Saved entries:
+---+

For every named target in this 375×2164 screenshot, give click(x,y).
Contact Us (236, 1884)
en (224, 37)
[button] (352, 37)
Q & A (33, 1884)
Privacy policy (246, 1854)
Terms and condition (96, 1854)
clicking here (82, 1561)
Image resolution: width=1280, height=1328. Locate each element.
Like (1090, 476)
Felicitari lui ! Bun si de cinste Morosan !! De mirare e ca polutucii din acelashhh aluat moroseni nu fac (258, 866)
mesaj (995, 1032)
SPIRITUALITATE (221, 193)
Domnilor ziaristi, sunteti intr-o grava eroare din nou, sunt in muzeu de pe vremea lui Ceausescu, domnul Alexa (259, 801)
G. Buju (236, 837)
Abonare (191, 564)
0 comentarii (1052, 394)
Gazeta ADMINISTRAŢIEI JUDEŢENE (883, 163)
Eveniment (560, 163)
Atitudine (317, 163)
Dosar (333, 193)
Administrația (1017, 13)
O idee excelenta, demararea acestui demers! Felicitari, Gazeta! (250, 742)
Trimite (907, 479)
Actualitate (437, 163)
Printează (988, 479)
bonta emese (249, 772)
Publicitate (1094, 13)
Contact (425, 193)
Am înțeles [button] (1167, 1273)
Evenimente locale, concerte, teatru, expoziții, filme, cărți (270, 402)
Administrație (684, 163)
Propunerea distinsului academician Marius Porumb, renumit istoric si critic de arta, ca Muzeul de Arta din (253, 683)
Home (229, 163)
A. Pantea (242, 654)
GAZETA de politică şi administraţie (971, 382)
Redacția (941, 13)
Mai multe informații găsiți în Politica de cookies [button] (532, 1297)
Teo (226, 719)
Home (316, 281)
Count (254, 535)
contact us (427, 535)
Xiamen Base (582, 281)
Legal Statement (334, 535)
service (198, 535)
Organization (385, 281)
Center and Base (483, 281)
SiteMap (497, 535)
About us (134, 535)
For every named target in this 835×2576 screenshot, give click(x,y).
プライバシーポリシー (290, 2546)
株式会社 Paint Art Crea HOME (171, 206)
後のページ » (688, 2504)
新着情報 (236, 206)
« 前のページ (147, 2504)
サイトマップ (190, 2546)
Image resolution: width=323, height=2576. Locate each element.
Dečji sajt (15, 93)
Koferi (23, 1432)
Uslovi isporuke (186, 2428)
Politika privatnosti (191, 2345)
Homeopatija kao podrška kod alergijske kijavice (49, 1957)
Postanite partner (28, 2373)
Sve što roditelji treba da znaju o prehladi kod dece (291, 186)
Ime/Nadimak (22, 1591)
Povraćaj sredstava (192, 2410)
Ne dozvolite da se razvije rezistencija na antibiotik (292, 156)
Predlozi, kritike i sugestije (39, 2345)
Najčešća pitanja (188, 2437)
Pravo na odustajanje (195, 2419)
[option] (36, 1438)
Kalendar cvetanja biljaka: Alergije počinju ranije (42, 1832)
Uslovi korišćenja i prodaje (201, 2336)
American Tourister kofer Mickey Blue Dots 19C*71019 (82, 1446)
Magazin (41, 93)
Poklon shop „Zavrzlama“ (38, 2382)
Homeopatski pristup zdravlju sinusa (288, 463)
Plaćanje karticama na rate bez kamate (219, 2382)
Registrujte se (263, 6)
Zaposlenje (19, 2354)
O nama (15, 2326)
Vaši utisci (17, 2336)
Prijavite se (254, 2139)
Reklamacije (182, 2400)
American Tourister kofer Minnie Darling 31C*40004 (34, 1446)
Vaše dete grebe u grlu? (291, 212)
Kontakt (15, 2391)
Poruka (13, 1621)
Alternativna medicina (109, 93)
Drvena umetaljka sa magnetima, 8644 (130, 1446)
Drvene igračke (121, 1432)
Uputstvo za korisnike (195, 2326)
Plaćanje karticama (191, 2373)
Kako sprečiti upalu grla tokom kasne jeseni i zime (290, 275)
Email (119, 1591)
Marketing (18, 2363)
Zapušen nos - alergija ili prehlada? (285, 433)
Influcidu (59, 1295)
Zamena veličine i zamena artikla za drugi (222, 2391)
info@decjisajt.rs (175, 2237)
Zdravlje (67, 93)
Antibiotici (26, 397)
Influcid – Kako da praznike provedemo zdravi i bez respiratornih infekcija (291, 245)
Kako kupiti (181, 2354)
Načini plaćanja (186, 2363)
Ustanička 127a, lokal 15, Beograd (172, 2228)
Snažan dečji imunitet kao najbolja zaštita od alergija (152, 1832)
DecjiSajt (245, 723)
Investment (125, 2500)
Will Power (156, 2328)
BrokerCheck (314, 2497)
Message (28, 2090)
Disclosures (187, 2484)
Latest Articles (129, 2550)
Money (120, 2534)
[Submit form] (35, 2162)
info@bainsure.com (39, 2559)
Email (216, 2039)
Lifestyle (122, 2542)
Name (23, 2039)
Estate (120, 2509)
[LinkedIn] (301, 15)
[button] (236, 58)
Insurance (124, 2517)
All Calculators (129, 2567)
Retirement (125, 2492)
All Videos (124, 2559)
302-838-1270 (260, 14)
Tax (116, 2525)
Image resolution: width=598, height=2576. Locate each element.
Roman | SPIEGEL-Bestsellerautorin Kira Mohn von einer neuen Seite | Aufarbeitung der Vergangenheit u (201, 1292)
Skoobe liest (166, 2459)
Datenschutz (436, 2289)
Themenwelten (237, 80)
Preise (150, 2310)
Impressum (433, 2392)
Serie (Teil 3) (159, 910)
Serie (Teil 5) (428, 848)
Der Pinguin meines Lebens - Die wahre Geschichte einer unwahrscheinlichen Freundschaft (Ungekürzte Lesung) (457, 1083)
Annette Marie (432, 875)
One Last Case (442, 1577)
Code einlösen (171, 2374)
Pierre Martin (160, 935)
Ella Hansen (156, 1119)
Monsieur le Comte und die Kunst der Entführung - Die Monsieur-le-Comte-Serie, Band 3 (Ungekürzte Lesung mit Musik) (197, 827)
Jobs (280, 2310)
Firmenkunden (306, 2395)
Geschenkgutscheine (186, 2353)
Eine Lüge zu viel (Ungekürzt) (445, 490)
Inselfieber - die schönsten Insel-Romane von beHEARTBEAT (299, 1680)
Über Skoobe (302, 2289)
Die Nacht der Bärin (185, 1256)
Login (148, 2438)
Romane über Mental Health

+---+

In full and without error, transcribe each of the entries.

Written answer
For every named target in this 375×2164 screenshot, give click(x,y).
Contact Us (236, 1884)
en (224, 37)
[button] (352, 37)
Q & A (33, 1884)
Privacy policy (246, 1854)
Terms and condition (96, 1854)
clicking here (82, 1561)
Image resolution: width=1280, height=1328. Locate each element.
Like (1090, 476)
Felicitari lui ! Bun si de cinste Morosan !! De mirare e ca polutucii din acelashhh aluat moroseni nu fac (258, 866)
mesaj (995, 1032)
SPIRITUALITATE (221, 193)
Domnilor ziaristi, sunteti intr-o grava eroare din nou, sunt in muzeu de pe vremea lui Ceausescu, domnul Alexa (259, 801)
G. Buju (236, 837)
Abonare (191, 564)
0 comentarii (1052, 394)
Gazeta ADMINISTRAŢIEI JUDEŢENE (883, 163)
Eveniment (560, 163)
Atitudine (317, 163)
Dosar (333, 193)
Administrația (1017, 13)
O idee excelenta, demararea acestui demers! Felicitari, Gazeta! (250, 742)
Trimite (907, 479)
Actualitate (437, 163)
Printează (988, 479)
bonta emese (249, 772)
Publicitate (1094, 13)
Contact (425, 193)
Am înțeles [button] (1167, 1273)
Evenimente locale, concerte, teatru, expoziții, filme, cărți (270, 402)
Administrație (684, 163)
Propunerea distinsului academician Marius Porumb, renumit istoric si critic de arta, ca Muzeul de Arta din (253, 683)
Home (229, 163)
A. Pantea (242, 654)
GAZETA de politică şi administraţie (971, 382)
Redacția (941, 13)
Mai multe informații găsiți în Politica de cookies [button] (532, 1297)
Teo (226, 719)
Home (316, 281)
Count (254, 535)
contact us (427, 535)
Xiamen Base (582, 281)
Legal Statement (334, 535)
service (198, 535)
Organization (385, 281)
Center and Base (483, 281)
SiteMap (497, 535)
About us (134, 535)
For every named target in this 835×2576 screenshot, give click(x,y).
プライバシーポリシー (290, 2546)
株式会社 Paint Art Crea HOME (171, 206)
後のページ » (688, 2504)
新着情報 (236, 206)
« 前のページ (147, 2504)
サイトマップ (190, 2546)
Image resolution: width=323, height=2576. Locate each element.
Dečji sajt (15, 93)
Koferi (23, 1432)
Uslovi isporuke (186, 2428)
Politika privatnosti (191, 2345)
Homeopatija kao podrška kod alergijske kijavice (49, 1957)
Postanite partner (28, 2373)
Sve što roditelji treba da znaju o prehladi kod dece (291, 186)
Ime/Nadimak (22, 1591)
Povraćaj sredstava (192, 2410)
Ne dozvolite da se razvije rezistencija na antibiotik (292, 156)
Predlozi, kritike i sugestije (39, 2345)
Najčešća pitanja (188, 2437)
Pravo na odustajanje (195, 2419)
[option] (36, 1438)
Kalendar cvetanja biljaka: Alergije počinju ranije (42, 1832)
Uslovi korišćenja i prodaje (201, 2336)
American Tourister kofer Mickey Blue Dots 19C*71019 (82, 1446)
Magazin (41, 93)
Poklon shop „Zavrzlama“ (38, 2382)
Homeopatski pristup zdravlju sinusa (288, 463)
Plaćanje karticama na rate bez kamate (219, 2382)
Registrujte se (263, 6)
Zaposlenje (19, 2354)
O nama (15, 2326)
Vaši utisci (17, 2336)
Prijavite se (254, 2139)
Reklamacije (182, 2400)
American Tourister kofer Minnie Darling 31C*40004 (34, 1446)
Vaše dete grebe u grlu? (291, 212)
Kontakt (15, 2391)
Poruka (13, 1621)
Alternativna medicina (109, 93)
Drvena umetaljka sa magnetima, 8644 (130, 1446)
Drvene igračke (121, 1432)
Uputstvo za korisnike (195, 2326)
Plaćanje karticama (191, 2373)
Kako sprečiti upalu grla tokom kasne jeseni i zime (290, 275)
Email (119, 1591)
Marketing (18, 2363)
Zapušen nos - alergija ili prehlada? (285, 433)
Influcidu (59, 1295)
Zamena veličine i zamena artikla za drugi (222, 2391)
info@decjisajt.rs (175, 2237)
Zdravlje (67, 93)
Antibiotici (26, 397)
Influcid – Kako da praznike provedemo zdravi i bez respiratornih infekcija (291, 245)
Kako kupiti (181, 2354)
Načini plaćanja (186, 2363)
Ustanička 127a, lokal 15, Beograd (172, 2228)
Snažan dečji imunitet kao najbolja zaštita od alergija (152, 1832)
DecjiSajt (245, 723)
Investment (125, 2500)
Will Power (156, 2328)
BrokerCheck (314, 2497)
Message (28, 2090)
Disclosures (187, 2484)
Latest Articles (129, 2550)
Money (120, 2534)
[Submit form] (35, 2162)
info@bainsure.com (39, 2559)
Email (216, 2039)
Lifestyle (122, 2542)
Name (23, 2039)
Estate (120, 2509)
[LinkedIn] (301, 15)
[button] (236, 58)
Insurance (124, 2517)
All Calculators (129, 2567)
Retirement (125, 2492)
All Videos (124, 2559)
302-838-1270 (260, 14)
Tax (116, 2525)
Image resolution: width=598, height=2576. Locate each element.
Roman | SPIEGEL-Bestsellerautorin Kira Mohn von einer neuen Seite | Aufarbeitung der Vergangenheit u (201, 1292)
Skoobe liest (166, 2459)
Datenschutz (436, 2289)
Themenwelten (237, 80)
Preise (150, 2310)
Impressum (433, 2392)
Serie (Teil 3) (159, 910)
Serie (Teil 5) (428, 848)
Der Pinguin meines Lebens - Die wahre Geschichte einer unwahrscheinlichen Freundschaft (Ungekürzte Lesung) (457, 1083)
Annette Marie (432, 875)
One Last Case (442, 1577)
Code einlösen (171, 2374)
Pierre Martin (160, 935)
Ella Hansen (156, 1119)
Monsieur le Comte und die Kunst der Entführung - Die Monsieur-le-Comte-Serie, Band 3 (Ungekürzte Lesung mit Musik) (197, 827)
Jobs (280, 2310)
Firmenkunden (306, 2395)
Geschenkgutscheine (186, 2353)
Eine Lüge zu viel (Ungekürzt) (445, 490)
Inselfieber - die schönsten Insel-Romane von beHEARTBEAT (299, 1680)
Über Skoobe (302, 2289)
Die Nacht der Bärin (185, 1256)
Login (148, 2438)
Romane über Mental Health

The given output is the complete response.